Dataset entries
+++
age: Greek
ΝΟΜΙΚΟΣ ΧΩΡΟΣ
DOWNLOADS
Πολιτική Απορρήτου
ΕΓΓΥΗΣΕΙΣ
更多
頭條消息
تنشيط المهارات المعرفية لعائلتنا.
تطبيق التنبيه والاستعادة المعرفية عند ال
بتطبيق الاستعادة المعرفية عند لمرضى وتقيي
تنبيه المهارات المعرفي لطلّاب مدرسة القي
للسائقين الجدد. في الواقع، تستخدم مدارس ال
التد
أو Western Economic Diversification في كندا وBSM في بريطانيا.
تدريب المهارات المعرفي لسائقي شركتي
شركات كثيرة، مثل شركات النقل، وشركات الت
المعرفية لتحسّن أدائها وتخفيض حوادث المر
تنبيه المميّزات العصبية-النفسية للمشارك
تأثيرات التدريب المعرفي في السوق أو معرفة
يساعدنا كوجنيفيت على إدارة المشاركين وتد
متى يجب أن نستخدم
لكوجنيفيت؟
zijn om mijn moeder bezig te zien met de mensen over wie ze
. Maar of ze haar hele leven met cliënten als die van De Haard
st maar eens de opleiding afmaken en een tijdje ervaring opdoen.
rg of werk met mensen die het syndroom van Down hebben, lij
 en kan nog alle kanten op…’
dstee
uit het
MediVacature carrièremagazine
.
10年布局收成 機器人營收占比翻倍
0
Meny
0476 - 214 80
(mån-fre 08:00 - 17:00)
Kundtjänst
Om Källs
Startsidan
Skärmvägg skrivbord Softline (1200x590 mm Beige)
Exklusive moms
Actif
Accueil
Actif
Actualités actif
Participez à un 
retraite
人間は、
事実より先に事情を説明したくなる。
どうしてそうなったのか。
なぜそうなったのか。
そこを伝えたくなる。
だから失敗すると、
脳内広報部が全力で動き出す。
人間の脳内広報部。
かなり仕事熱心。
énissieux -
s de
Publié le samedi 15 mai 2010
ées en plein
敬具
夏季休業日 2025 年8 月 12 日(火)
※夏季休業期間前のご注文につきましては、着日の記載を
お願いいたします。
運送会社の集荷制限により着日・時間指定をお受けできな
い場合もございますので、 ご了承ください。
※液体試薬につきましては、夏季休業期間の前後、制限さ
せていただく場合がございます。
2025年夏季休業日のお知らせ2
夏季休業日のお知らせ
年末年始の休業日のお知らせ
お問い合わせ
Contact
+++
■ To do ■
Whenever a line of the data includes "المهارات", copy that line.

■ Solution to the exercise ■
تنشيط المهارات المعرفية لعائلتنا.
تنبيه المهارات المعرفي لطلّاب مدرسة القي
تدريب المهارات المعرفي لسائقي شركتي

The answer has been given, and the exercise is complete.